(DATASET)

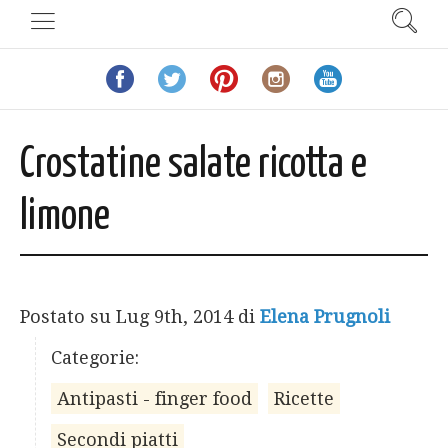
Crostatine salate ricotta e
limone
Postato su
Lug 9th, 2014
di
Elena Prugnoli
Categorie:
Antipasti - finger food
Ricette
Secondi piatti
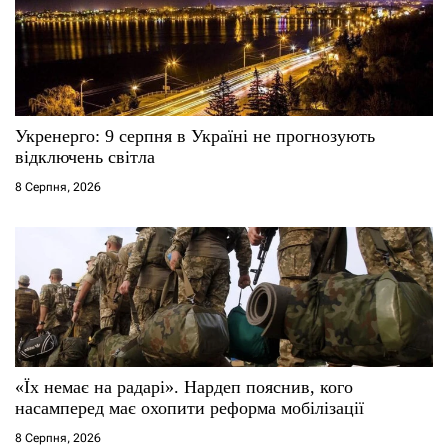
п
и
с
Укренерго: 9 серпня в Україні не прогнозують
і
відключень світла
8 Серпня, 2026
в
«Їх немає на радарі». Нардеп пояснив, кого
насамперед має охопити реформа мобілізації
8 Серпня, 2026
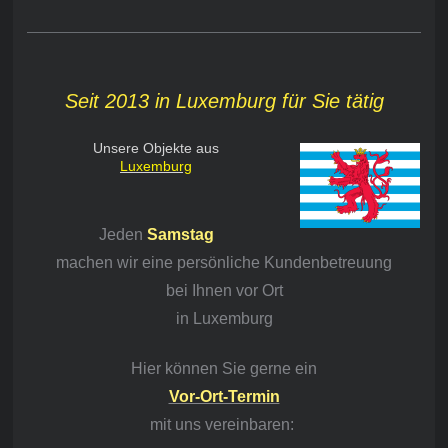
Seit 2013 in Luxemburg für Sie tätig
Unsere Objekte aus
Luxemburg
Jeden
Samstag
machen wir eine persönliche Kundenbetreuung
bei Ihnen vor Ort
in Luxemburg
Hier können Sie gerne ein
Vor-Ort-Termin
mit
uns vereinbaren:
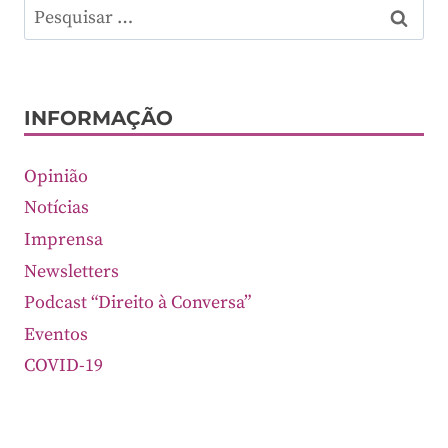
Pesquisar
por:
INFORMAÇÃO
Opinião
Notícias
Imprensa
Newsletters
Podcast “Direito à Conversa”
Eventos
COVID-19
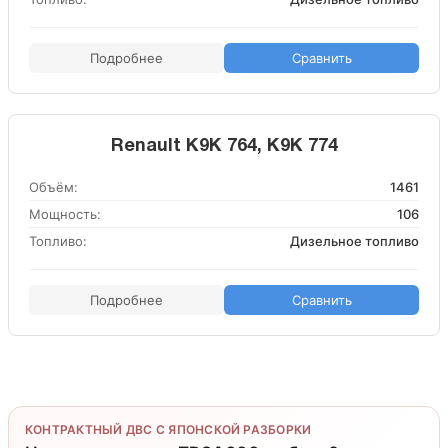
Подробнее
Сравнить
Renault K9K 764, K9K 774
Объём:
1461
Мощность:
106
Топливо:
Дизельное топливо
Подробнее
Сравнить
КОНТРАКТНЫЙ ДВС С ЯПОНСКОЙ РАЗБОРКИ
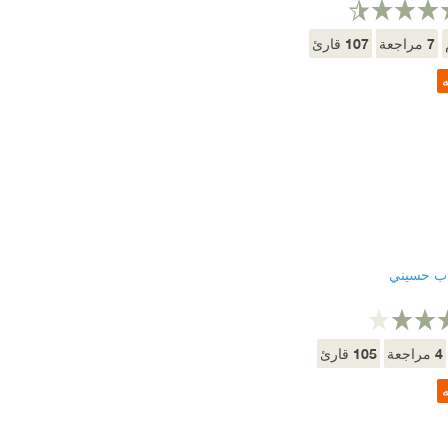
107
7
مراجعة
قارئ
ه
اب حسيني
105
4
مراجعة
قارئ
ه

(End DATASET)

**TASK TO CARRY OUT**:
The data above must be copied exactly. Leave out the pictures.

**SOLVED EXERCISE**:
Crostatine salate ricotta e
limone
Postato su
Lug 9th, 2014
di
Elena Prugnoli
Categorie:
Antipasti - finger food
Ricette
Secondi piatti
п
и
с
Укренерго: 9 серпня в Україні не прогнозують
і
відключень світла
8 Серпня, 2026
в
«Їх немає на радарі». Нардеп пояснив, кого
насамперед має охопити реформа мобілізації
8 Серпня, 2026
Seit 2013 in Luxemburg für Sie tätig
Unsere Objekte aus
Luxemburg
Jeden
Samstag
machen wir eine persönliche Kundenbetreuung
bei Ihnen vor Ort
in Luxemburg
Hier können Sie gerne ein
Vor-Ort-Termin
mit
uns vereinbaren:
Pesquisar
por:
INFORMAÇÃO
Opinião
Notícias
Imprensa
Newsletters
Podcast “Direito à Conversa”
Eventos
COVID-19
Подробнее
Сравнить
Renault K9K 764, K9K 774
Объём:
1461
Мощность:
106
Топливо:
Дизельное топливо
Подробнее
Сравнить
КОНТРАКТНЫЙ ДВС С ЯПОНСКОЙ РАЗБОРКИ
107
7
مراجعة
قارئ
ه
اب حسيني
105
4
مراجعة
قارئ
ه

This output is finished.